(Source data)
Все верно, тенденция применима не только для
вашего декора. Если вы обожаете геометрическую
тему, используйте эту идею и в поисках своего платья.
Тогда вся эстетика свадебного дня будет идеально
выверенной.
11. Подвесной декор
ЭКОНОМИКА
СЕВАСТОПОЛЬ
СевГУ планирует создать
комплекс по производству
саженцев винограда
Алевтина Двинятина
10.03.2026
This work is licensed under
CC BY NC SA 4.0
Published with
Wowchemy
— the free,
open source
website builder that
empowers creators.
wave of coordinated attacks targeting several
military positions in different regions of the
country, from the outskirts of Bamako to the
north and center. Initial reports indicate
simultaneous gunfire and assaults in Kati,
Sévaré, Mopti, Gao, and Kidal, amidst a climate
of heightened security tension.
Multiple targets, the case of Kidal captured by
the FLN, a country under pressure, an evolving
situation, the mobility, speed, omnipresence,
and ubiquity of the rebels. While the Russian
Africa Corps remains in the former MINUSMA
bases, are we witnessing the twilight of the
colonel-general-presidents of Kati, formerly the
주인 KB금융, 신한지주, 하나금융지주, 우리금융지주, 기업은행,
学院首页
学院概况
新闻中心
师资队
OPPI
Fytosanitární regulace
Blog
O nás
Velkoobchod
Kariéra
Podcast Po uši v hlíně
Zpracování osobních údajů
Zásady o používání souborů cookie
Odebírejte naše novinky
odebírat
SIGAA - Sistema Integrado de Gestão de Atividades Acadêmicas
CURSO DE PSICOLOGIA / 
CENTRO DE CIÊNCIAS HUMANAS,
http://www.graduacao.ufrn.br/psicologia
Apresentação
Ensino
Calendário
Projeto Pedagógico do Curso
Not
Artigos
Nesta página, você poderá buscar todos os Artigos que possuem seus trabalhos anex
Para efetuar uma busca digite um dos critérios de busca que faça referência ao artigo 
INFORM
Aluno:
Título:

**Exercise:** List every line above containing the word "under".

**Solution to the problem:**
This work is licensed under
the FLN, a country under pressure, an evolving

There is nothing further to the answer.